In attempting to articulate the elements of how to make a better Constitution, I’m really talking about how to make a more just, equitable, and inclusive society. Looking to our original principles that have characterize our nations can provide the building blocks on which we can continue to improve America. My ideas for a better Constitution are based on the belief that we can continue to make society better through sound policy commitments such as detailed by FDR and through making the supreme court justices charged with determining not only how to interpret the Constitution but what issues to focus on be more representative of America.

We have come a long way from what was established by the Framers 223 years ago in our Constitution. “We the people” now includes more of us than ever before. Yet we still have a long way to go for full social and political incorporation—especially among the poor, immigrants, and among people of color. The principles of “establishing justice,” or “the blessings of liberty” that are found in the preamble of the Constitution are really good ones. However, we must have the wisdom and courage to continue to seek ways to improve our government, our legal structure, our commitments to one another by extending the promise of them to more people in our society. It is my hope that my students, my children, and new immigrants to our community will live in a country that continues to strive for improvement. As long as we do this critically and lovingly we have a good reason to be proud to call America our home.

Comments

  1. Joe

    Thanks for the very good piece, and the recognition of the genius of Thurgood Marshall, who has been attacked of late by our often reactionary Republicans who don’t want to see justice and equality expanded.
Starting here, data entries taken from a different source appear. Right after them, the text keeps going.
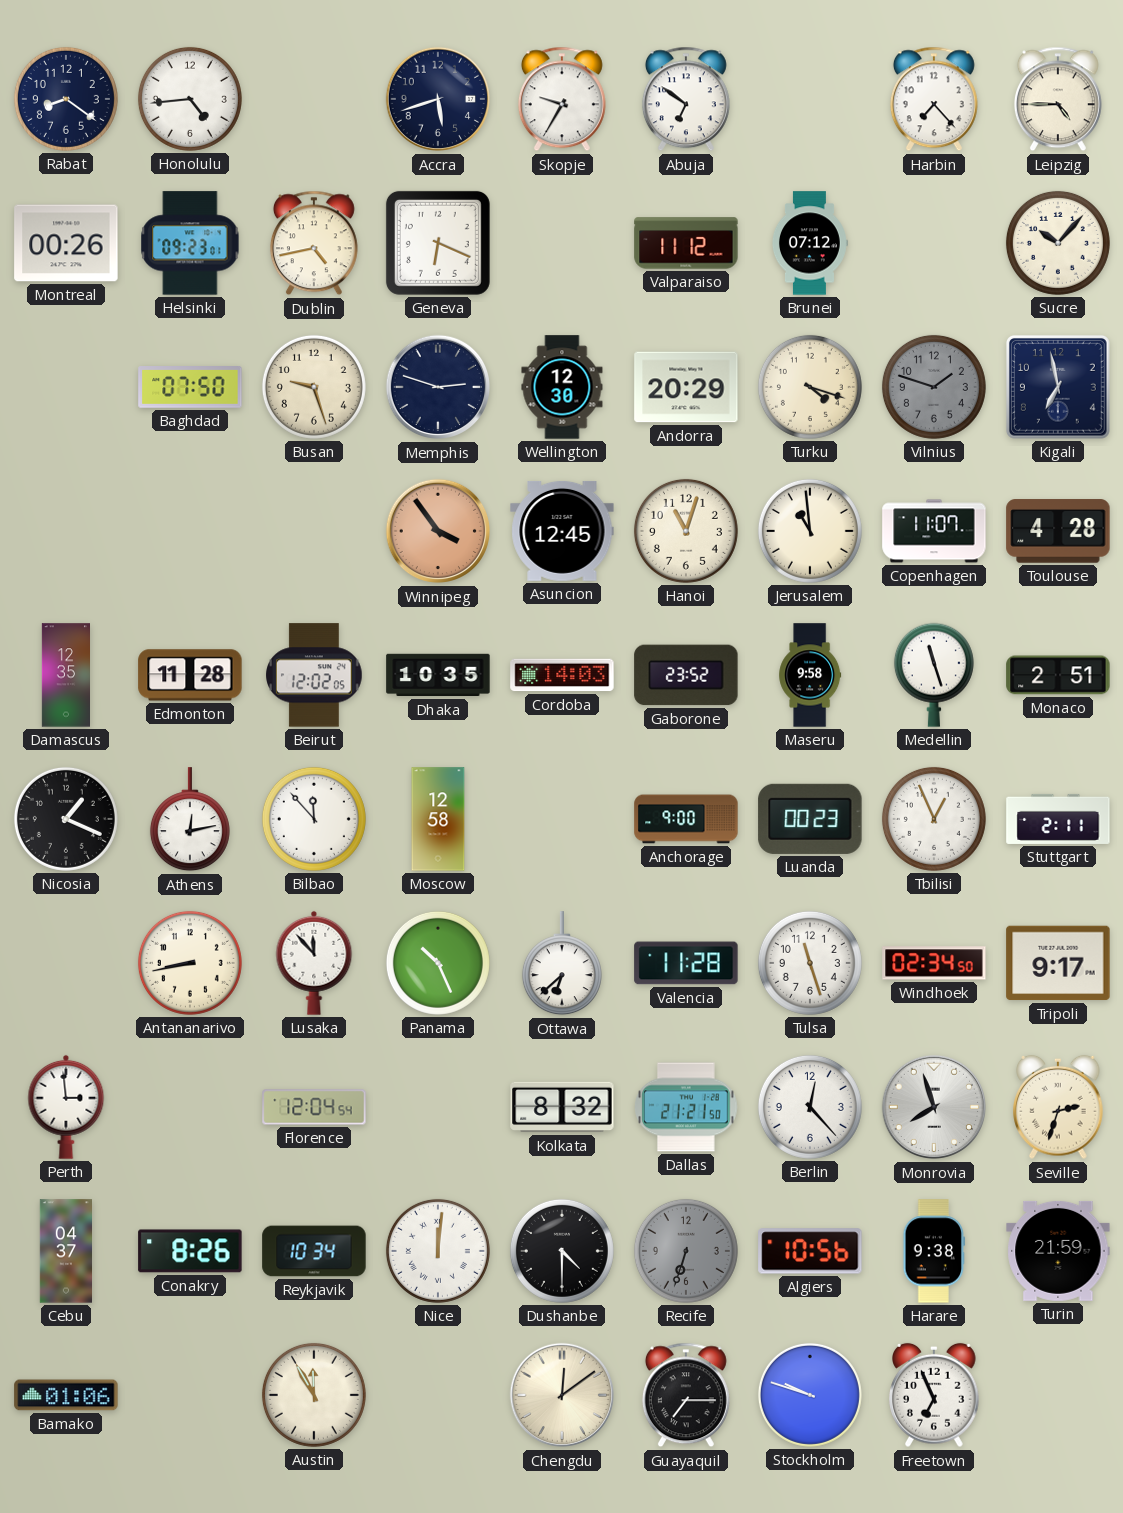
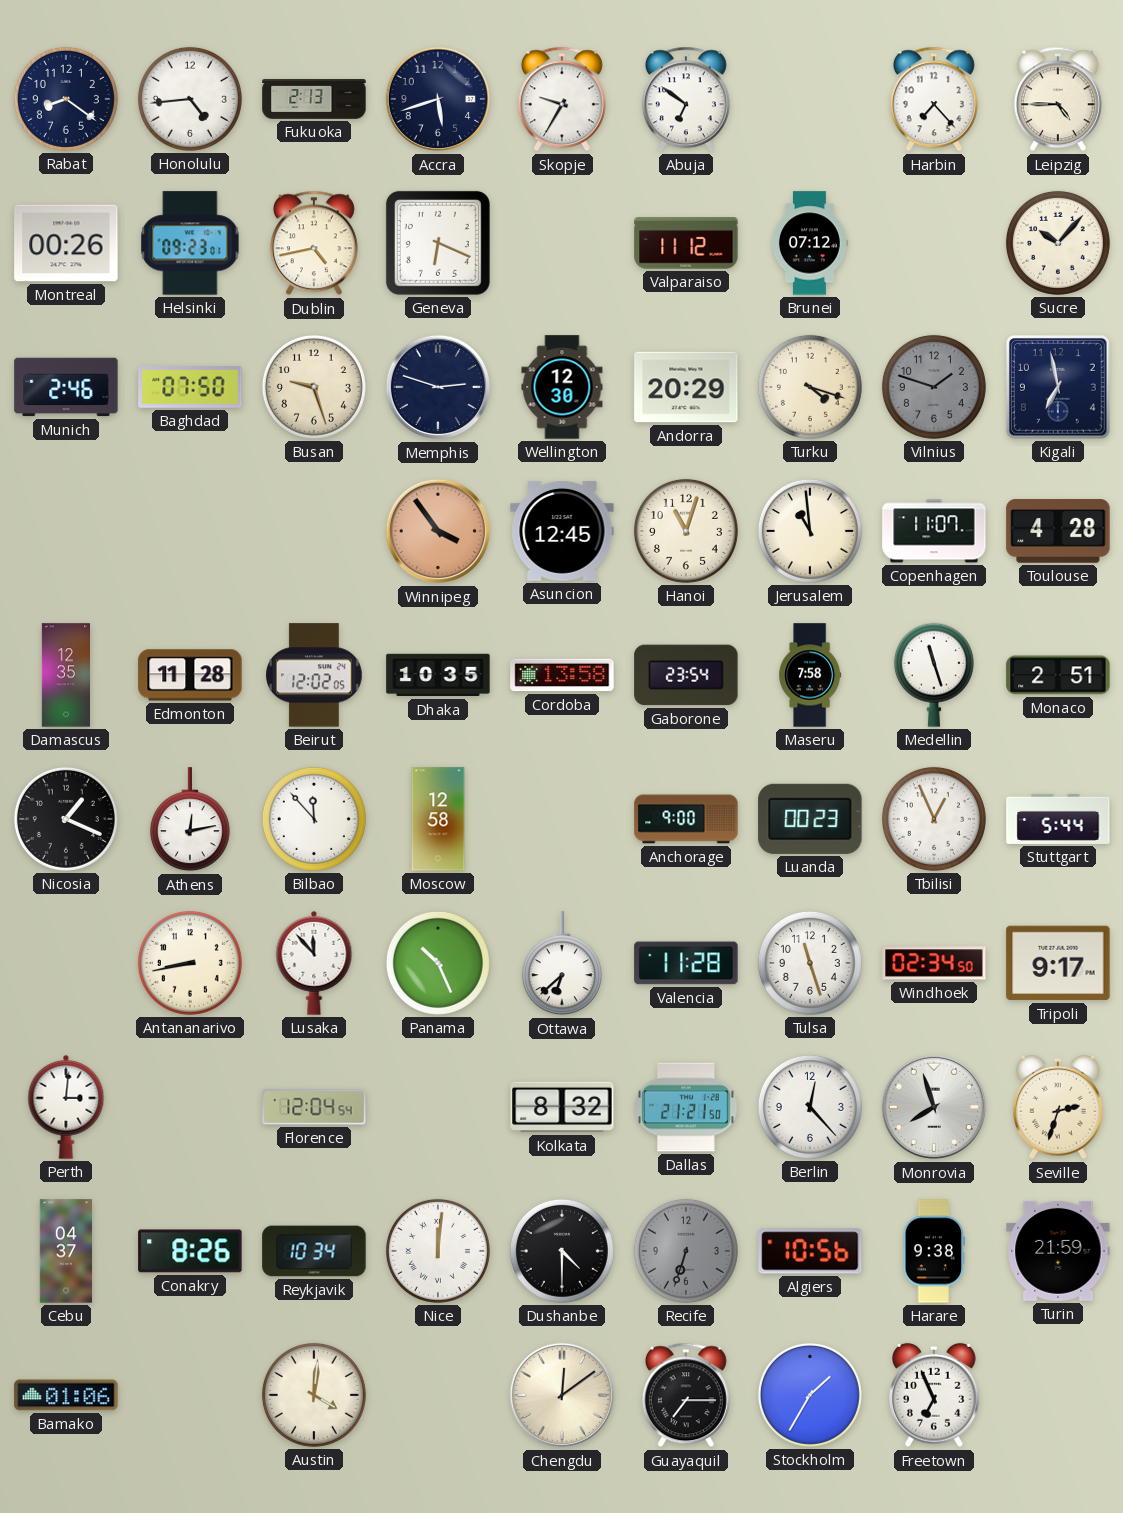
Fukuoka: none -> 2:13
Munich: none -> 2:46
Cordoba: 14:03 -> 13:58
Gaborone: 23:52 -> 23:54
Maseru: 9:58 -> 7:58
Stuttgart: 2:11 -> 5:44
Perth: 2:59 -> 3:01
Austin: 11:55 -> 4:01
Stockholm: 9:48 -> 1:35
Why not a new constitutional convention at which all Americans are represented?

  2. Kristen

    Thanks for the post, Maria. Marshall’s words are powerful.

    I’m with Joe on the need for a new constitutional convention. I know we’ve modified the Constitution many times and will continue to do so, and that rights have been expanded in big ways. Legal scholars tend to believe that, however flawed, the document and the values on which it stands are solid and salvageable, that we can work with it and eventually “get it right.” I’m a big maybe not on that. Since it has required the steady challenges of women, people of color, etc. to get to the far-from-perfect place we are today, centuries later, seems like an excellent idea to bring those people together who were excluded, or would have been excluded (such as GLBT folks), in the 1700s and see what they can come up with today. What we’ve been trying to do for so long now is inefficient, to say the least, and only encourages this blind patriotism and faith in those elite white men who just had some lofty rhetoric to go along with their self-interested goals.

  3. Maria

    A new convention is a great idea for all the reasons mentioned above, but also because I think the Constitution is too difficult to amend! When was the last real substantive amendment? Sometimes you just have to start over!

  4. Joe

    We are great in this country at faking democracy. We are not even close to “rule by the people.” Ironically, after our bloody and imperialistic invasion, We made the Iraqis hold a representative constitutional convention at which most major groups, including women and Kurds were represented. Yet we have never had a convention at which women or Americans of color were represented. Why is that? I know some fear that conservative whites at a new convention might try to make it even more undemocratic, and that is likely true, but that suggests just how far from a real democracy much of our population actually is.